The short answer: because if you wind up heading to the ER later that day with a gallstone attack, you will feel very defensive about your food choices. (I swear, it was only about a 2 ounce scoop, and I was out running errands at 6 AM on a very hot day; it seemed like a decent idea at the time.)
I had a handful of gallstone attacks a few years ago. They came painfully and unpredictably, but disappeared withing 20 minutes to an hour. When this one came on, I was pretty sure what it was and waited, maybe too patiently, for the pain to go away.
The pain was as relentless as that of childbirth labor pains. It simply Did. Not. Stop.
I couldn't get comfortable. I bent, I turned, I twisted, I moved from my back to my side to all fours, but the only relief I felt was a brief respite after a moaning til I ran out of breath. But then, how long could I go without breathing? And if the pain was so bad that I was writhing and moaning, why did I wait three hours before deciding to go to the ER? Good questions all.
Eventually, a small dose of morphine put some distance between my mind and the pain. But while I still had my senses, I thought of friends like Brandie, who recently had a double mastectomy, and dear Susan, whose fight against cancer has brought her more pain than anyone should experience in her lifetime (and yet, she still runs circles around me productivity-wise. For example.).

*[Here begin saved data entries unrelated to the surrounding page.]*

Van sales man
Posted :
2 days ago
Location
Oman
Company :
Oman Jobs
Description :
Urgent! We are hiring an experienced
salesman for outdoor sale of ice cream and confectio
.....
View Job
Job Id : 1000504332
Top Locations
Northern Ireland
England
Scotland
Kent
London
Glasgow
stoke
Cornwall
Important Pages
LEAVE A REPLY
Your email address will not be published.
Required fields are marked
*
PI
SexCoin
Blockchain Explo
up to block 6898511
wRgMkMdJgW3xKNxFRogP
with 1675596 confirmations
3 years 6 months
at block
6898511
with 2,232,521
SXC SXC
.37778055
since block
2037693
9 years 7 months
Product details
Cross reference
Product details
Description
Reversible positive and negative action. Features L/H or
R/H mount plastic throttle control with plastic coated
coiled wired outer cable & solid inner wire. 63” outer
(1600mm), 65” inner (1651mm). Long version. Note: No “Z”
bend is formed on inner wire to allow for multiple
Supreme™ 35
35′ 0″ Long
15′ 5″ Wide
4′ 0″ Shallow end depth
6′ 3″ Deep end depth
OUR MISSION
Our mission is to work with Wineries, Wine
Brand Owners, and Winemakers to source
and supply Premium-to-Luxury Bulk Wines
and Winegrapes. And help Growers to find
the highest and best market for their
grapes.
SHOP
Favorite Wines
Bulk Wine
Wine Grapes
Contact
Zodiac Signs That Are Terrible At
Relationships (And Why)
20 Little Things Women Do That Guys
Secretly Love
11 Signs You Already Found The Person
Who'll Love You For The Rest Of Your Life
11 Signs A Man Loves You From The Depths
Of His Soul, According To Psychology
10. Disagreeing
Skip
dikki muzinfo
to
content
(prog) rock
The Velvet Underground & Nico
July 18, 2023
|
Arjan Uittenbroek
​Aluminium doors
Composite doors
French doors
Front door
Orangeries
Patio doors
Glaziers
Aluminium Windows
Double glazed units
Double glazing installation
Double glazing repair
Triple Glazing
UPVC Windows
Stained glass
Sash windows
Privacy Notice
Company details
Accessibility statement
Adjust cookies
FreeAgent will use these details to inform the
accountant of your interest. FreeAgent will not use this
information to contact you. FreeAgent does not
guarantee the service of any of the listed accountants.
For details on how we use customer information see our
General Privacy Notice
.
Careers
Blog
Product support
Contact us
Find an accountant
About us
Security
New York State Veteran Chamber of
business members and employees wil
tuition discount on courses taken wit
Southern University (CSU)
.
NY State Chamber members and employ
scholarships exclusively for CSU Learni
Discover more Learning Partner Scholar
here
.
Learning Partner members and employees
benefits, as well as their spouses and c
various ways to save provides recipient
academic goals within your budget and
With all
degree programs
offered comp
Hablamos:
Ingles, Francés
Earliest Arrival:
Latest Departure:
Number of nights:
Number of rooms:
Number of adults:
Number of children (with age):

I especially think of Susan each year around BlogHer. In 2007, just weeks before the conference, she was diagnosed with inflammatory breast cancer, the breast cancer without a lump. Because she need to stay home and start chemo, Susan passed her room at the conference hotel to Robyn and I.
She's been fighting on and off since 2007 and she's not done yet. She's mentored women in the planetary sciences (yeah, she's a rocket scientist), as well as other mothers with cancer. Susan has also inspired and helped so many more.
So, um, how do I neatly wrap up this post?
My pain was bad, but the pain of women with breast cancer is worse. The number of my friends who have or have had breast cancer is growing at an alarming rate (I was warned this would happen after 40). There is no way to neatly tie this up with a humorous punch line.
I can only say I'm sorry I won't see these friends at BlogHer this year and I look forward to seeing them later this year.